Colaprico Antonio, Silva Tiago C, Olsen Catharina, Garofano Luciano, Cava Claudia, Garolini Davide, Sabedot Thais S, Malta Tathiane M, Pagnotta Stefano M, Castiglioni Isabella, Ceccarelli Michele, Bontempi Gianluca, Noushmehr Houtan
Interuniversity Institute of Bioinformatics in Brussels (IB), Brussels, Belgium Machine Learning Group (MLG), Department d'Informatique, Université libre de Bruxelles (ULB), Brussels, Belgium.
Department of Genetics Ribeirão Preto Medical School, University of São Paulo, Ribeirão Preto, São Paulo, Brazil Center for Integrative Systems Biology - CISBi, NAP/USP, Ribeirão Preto, São Paulo, Brazil.
Nucleic Acids Res. 2016 May 5;44(8):e71. doi: 10.1093/nar/gkv1507. Epub 2015 Dec 23.
The Cancer Genome Atlas (TCGA) research network has made public a large collection of clinical and molecular phenotypes of more than 10 000 tumor patients across 33 different tumor types. Using this cohort, TCGA has published over 20 marker papers detailing the genomic and epigenomic alterations associated with these tumor types. Although many important discoveries have been made by TCGA's research network, opportunities still exist to implement novel methods, thereby elucidating new biological pathways and diagnostic markers. However, mining the TCGA data presents several bioinformatics challenges, such as data retrieval and integration with clinical data and other molecular data types (e.g. RNA and DNA methylation). We developed an R/Bioconductor package called TCGAbiolinks to address these challenges and offer bioinformatics solutions by using a guided workflow to allow users to query, download and perform integrative analyses of TCGA data. We combined methods from computer science and statistics into the pipeline and incorporated methodologies developed in previous TCGA marker studies and in our own group. Using four different TCGA tumor types (Kidney, Brain, Breast and Colon) as examples, we provide case studies to illustrate examples of reproducibility, integrative analysis and utilization of different Bioconductor packages to advance and accelerate novel discoveries.

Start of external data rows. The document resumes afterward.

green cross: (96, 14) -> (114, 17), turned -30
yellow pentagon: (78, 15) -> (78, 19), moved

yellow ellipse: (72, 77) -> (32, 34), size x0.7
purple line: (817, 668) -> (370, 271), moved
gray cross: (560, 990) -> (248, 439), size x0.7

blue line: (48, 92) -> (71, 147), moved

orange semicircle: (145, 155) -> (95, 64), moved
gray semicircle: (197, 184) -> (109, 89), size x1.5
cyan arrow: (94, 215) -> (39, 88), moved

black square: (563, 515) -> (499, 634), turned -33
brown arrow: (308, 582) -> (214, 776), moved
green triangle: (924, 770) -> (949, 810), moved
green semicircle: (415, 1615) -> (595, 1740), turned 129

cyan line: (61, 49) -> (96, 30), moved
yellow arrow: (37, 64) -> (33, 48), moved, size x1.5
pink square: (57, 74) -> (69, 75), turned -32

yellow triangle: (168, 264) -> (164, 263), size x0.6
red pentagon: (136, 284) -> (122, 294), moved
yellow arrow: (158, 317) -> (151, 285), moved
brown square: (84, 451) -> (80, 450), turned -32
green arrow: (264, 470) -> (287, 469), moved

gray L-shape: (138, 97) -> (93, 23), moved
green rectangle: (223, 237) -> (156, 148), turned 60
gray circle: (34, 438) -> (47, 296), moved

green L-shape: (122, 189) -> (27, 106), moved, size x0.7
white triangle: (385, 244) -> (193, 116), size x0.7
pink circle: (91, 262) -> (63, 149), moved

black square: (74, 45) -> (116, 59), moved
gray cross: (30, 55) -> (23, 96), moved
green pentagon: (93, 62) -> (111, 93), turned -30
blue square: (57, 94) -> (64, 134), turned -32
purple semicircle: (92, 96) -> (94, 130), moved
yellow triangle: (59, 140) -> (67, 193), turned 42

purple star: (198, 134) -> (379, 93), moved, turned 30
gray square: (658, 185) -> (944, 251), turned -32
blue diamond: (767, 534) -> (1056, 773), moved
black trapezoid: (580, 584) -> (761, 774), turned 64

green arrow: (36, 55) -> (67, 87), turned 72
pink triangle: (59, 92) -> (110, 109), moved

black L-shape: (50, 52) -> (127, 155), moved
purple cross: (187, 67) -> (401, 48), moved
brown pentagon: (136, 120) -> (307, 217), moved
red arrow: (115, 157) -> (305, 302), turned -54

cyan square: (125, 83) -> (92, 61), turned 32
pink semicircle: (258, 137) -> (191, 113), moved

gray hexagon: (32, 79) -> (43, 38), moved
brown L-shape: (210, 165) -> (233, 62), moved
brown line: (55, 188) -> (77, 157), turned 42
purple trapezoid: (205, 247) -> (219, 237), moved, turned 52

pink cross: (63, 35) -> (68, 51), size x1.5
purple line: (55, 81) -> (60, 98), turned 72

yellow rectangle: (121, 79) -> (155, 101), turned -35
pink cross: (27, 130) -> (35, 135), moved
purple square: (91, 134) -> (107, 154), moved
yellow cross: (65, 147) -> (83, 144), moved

癌症基因组图谱(TCGA)研究网络公开了大量来自33种不同肿瘤类型的10000多名肿瘤患者的临床和分子表型数据。利用这一队列,TCGA发表了20多篇标志性论文,详细阐述了与这些肿瘤类型相关的基因组和表观基因组改变。尽管TCGA研究网络已经取得了许多重要发现,但仍有机会采用新方法,从而阐明新的生物学途径和诊断标志物。然而,挖掘TCGA数据面临着一些生物信息学挑战,如数据检索以及与临床数据和其他分子数据类型(如RNA和DNA甲基化)的整合。我们开发了一个名为TCGAbiolinks的R/Bioconductor软件包来应对这些挑战,并通过使用一个有指导的工作流程提供生物信息学解决方案,以允许用户查询、下载和对TCGA数据进行综合分析。我们将计算机科学和统计学方法整合到流程中,并纳入了先前TCGA标志物研究以及我们自己团队所开发的方法。以四种不同的TCGA肿瘤类型(肾、脑、乳腺和结肠)为例,我们提供案例研究,以说明可重复性、综合分析以及利用不同的Bioconductor软件包推进和加速新发现的实例。